* **DATA RECORDS**:
═══
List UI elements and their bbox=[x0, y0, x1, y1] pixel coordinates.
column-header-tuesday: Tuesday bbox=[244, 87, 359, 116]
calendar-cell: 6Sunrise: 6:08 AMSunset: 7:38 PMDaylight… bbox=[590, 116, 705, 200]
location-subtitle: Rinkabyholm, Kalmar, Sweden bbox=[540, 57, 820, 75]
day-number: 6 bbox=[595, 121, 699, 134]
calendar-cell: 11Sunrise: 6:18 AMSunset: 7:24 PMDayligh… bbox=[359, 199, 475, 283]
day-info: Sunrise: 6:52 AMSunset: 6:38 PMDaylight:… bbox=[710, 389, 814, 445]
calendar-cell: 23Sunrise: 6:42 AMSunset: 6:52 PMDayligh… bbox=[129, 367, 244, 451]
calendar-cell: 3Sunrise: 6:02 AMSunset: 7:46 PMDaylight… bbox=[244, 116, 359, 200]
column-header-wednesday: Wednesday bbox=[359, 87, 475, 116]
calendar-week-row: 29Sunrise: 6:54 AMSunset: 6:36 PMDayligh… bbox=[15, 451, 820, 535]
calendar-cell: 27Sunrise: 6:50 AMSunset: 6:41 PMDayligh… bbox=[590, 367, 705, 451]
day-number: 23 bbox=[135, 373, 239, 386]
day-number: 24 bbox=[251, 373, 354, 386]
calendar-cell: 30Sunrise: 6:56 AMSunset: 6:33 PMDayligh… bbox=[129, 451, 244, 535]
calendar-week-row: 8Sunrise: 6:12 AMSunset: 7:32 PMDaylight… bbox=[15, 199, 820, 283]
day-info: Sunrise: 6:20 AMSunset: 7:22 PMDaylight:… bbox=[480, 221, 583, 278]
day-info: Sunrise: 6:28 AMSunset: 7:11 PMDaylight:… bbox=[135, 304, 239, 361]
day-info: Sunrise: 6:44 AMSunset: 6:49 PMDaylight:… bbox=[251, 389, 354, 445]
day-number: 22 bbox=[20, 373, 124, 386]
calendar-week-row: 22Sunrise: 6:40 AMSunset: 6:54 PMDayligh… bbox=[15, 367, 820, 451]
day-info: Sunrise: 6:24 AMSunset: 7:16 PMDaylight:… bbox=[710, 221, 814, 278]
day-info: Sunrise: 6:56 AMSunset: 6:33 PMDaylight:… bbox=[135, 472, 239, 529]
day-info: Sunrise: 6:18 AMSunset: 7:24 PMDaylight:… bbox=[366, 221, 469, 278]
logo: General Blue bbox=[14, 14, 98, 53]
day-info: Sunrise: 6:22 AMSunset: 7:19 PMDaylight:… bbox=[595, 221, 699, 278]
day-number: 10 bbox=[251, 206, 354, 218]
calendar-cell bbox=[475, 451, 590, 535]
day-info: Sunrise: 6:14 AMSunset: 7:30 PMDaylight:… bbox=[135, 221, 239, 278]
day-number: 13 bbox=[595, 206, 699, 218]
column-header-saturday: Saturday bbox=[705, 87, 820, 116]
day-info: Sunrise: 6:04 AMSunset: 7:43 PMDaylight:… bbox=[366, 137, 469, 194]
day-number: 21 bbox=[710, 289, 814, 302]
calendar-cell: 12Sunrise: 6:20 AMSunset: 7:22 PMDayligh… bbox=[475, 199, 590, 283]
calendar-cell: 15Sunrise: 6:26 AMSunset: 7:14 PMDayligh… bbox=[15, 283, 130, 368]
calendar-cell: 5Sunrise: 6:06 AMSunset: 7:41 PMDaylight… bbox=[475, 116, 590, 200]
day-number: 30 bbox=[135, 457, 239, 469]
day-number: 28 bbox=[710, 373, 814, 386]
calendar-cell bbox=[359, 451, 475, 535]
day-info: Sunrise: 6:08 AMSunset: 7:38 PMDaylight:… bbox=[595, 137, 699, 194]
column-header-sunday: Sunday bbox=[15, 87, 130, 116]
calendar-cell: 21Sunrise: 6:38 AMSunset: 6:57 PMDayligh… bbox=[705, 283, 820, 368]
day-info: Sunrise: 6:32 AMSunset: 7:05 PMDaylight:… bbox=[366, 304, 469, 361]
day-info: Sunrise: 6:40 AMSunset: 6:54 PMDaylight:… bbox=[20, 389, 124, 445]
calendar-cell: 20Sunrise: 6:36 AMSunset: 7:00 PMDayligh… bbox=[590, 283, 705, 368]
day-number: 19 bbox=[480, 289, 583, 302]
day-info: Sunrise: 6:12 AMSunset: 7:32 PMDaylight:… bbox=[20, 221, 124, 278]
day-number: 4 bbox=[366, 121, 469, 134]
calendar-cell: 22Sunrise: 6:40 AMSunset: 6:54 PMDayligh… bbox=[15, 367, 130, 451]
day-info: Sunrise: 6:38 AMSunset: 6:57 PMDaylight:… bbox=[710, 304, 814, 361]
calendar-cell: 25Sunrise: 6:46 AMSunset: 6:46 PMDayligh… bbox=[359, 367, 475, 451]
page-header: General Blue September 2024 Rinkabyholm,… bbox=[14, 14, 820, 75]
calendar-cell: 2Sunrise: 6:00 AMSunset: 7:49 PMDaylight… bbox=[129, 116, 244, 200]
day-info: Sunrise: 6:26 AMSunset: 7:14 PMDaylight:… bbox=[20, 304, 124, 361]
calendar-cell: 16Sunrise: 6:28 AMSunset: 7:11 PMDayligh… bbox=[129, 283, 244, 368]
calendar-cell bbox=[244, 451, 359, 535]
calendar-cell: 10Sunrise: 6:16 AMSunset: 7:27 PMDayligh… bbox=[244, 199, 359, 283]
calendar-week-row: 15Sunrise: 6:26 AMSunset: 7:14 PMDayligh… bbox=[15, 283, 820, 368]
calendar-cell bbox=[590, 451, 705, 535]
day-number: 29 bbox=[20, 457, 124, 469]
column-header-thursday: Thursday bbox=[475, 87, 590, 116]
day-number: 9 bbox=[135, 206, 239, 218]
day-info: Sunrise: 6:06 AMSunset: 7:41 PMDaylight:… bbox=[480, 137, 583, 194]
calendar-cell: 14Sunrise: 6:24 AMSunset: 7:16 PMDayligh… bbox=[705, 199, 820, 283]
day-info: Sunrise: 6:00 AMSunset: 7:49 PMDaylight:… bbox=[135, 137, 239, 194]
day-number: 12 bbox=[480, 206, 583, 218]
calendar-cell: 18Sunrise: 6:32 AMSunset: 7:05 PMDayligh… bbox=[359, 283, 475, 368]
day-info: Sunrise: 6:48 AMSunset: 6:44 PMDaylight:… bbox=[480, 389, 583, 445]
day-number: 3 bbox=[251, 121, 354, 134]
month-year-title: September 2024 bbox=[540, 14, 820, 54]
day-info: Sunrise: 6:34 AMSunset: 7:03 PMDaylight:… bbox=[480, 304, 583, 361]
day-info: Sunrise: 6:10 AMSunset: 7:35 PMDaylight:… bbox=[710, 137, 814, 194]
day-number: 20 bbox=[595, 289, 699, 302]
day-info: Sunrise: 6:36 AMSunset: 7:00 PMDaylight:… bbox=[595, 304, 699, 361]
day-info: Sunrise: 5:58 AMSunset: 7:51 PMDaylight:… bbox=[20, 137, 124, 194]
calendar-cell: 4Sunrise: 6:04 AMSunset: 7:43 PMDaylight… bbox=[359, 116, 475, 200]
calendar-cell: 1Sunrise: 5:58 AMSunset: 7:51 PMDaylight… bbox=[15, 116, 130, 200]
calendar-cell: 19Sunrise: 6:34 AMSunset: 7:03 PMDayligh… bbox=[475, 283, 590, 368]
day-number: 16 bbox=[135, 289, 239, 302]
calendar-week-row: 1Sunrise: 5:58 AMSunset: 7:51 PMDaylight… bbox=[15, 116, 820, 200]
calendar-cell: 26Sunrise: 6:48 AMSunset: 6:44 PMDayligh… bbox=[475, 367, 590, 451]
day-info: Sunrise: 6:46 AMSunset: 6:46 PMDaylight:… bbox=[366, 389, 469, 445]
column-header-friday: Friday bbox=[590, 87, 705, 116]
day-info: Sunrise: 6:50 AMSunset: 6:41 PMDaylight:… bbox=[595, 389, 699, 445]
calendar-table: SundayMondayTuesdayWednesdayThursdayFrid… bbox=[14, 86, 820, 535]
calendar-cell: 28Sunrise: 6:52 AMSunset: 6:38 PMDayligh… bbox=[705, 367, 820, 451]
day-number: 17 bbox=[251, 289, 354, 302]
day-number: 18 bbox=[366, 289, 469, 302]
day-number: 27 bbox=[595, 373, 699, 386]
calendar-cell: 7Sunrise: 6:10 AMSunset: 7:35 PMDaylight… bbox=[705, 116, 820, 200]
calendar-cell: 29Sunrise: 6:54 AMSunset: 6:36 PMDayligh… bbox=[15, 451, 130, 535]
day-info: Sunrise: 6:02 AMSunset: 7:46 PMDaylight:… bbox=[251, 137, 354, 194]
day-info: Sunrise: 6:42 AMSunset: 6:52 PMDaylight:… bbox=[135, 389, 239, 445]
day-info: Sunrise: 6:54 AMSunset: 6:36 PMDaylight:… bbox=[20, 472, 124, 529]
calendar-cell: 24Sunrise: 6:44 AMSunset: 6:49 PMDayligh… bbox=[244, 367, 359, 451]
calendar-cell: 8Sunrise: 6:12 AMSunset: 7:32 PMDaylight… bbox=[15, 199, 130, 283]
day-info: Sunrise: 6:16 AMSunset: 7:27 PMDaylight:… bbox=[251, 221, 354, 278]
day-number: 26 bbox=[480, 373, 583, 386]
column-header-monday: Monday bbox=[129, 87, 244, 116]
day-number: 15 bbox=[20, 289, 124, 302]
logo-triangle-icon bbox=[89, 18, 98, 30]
═══
Only the lines that contain the string "Blue" are to be copied from the records.

logo: General Blue bbox=[14, 14, 98, 53]
page-header: General Blue September 2024 Rinkabyholm,… bbox=[14, 14, 820, 75]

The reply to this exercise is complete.